A faculty group seeks to determine whether job rating (call it x) is a useful linear predictor of annual salary raise (call it y). The group uses least-squares linear regression to determine this prediction equation:

y = -1782.83x + 14012.17.

5. Which one of the following statements is most correct?

a. The prediction equation assures that the actual raises for the 15 administrators fall in a perfect straight line.
b. The prediction equation suggests that if we know an administrator's job rating, we can determine his or her exact salary raise.
c. The prediction equation suggests that for the mean job rating an administrator would get the mean salary increase.
d. The prediction equation suggests that, on the average, administrators have a poor job rating.
e. None of the statements (a) through (d) are correct.
f. More than one of the statements (a) through (d) are correct.

6. Which one of the following statements about the prediction line y = -1782.83x + 14012.17 is least correct?

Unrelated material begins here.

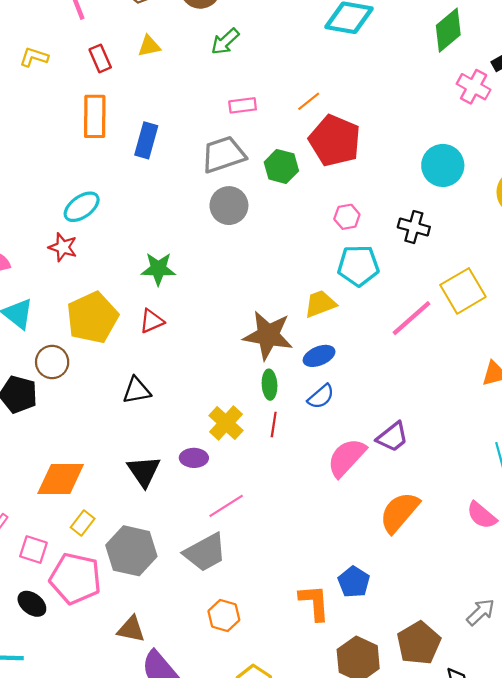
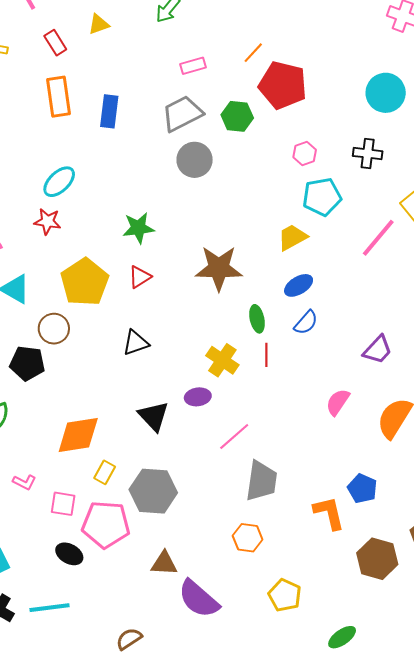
brown star: (268, 335) -> (219, 268), moved
pink semicircle: (347, 458) -> (338, 402), moved, size x0.7
gray trapezoid: (205, 552) -> (261, 481), moved, turned -45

a. The equation can be used to state the actual raise for an administrator by knowing his or her job rating.
b. The equation produces predicted raises with the sum of the squared residuals minimized.
c. If the linear model is accepted as valid, the equation could be used to predict an administrator raise from an administrator's job rating.
d. The equation produces predicted raises with an average residual (average error) of 0.

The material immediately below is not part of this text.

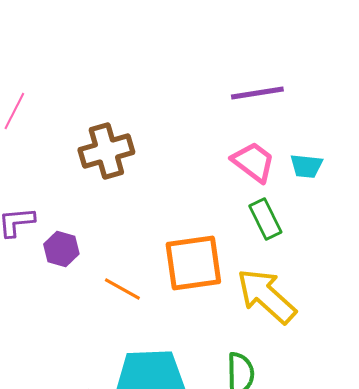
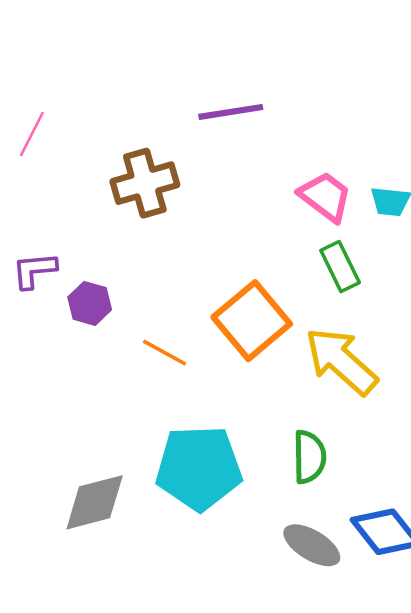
purple line: (257, 93) -> (231, 112), moved
orange square: (193, 263) -> (252, 321), turned -32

7. Which statement best interprets the meaning of the slope of the prediction equation?

a. For a 1-point increase in an administrator job rating, we can estimate a salary increase of \$1782.83.
b. For a 1-point increase in an administrator job rating, we can estimate a salary decrease of \$1782.83.
c. For an administrator with a job rating of 1.00, we can estimate his or her raise to be \$1782.83.
d. For a \$1 salary raise, we can estimate that the administrator job rating will decrease by 1782.83.

8. True or false: The best model to represent any two-variable data set is a least-squares linear regression equation.

a. True
b. False

9. A median-median line is to be generated on a scatter plot. The plot has been divided into three sections and a median-median point for each of the three sections has been determined. What is the next step in creating the median-median line?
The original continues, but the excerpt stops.